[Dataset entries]
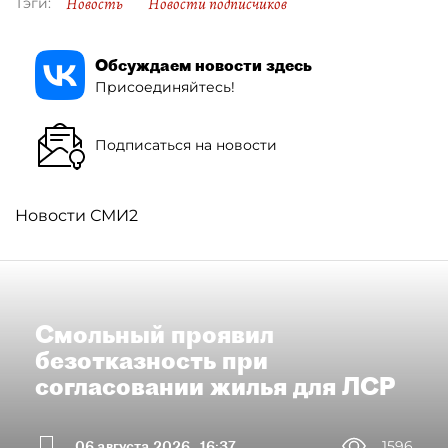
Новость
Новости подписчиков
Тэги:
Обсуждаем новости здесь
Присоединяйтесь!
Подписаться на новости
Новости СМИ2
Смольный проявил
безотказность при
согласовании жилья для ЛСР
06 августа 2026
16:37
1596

*WHAT TO PRODUCE:*
Repeat all the records above exactly, leaving out any pictures.

*ANSWER BELOW:*
Новость
Новости подписчиков
Тэги:
Обсуждаем новости здесь
Присоединяйтесь!
Подписаться на новости
Новости СМИ2
Смольный проявил
безотказность при
согласовании жилья для ЛСР
06 августа 2026
16:37
1596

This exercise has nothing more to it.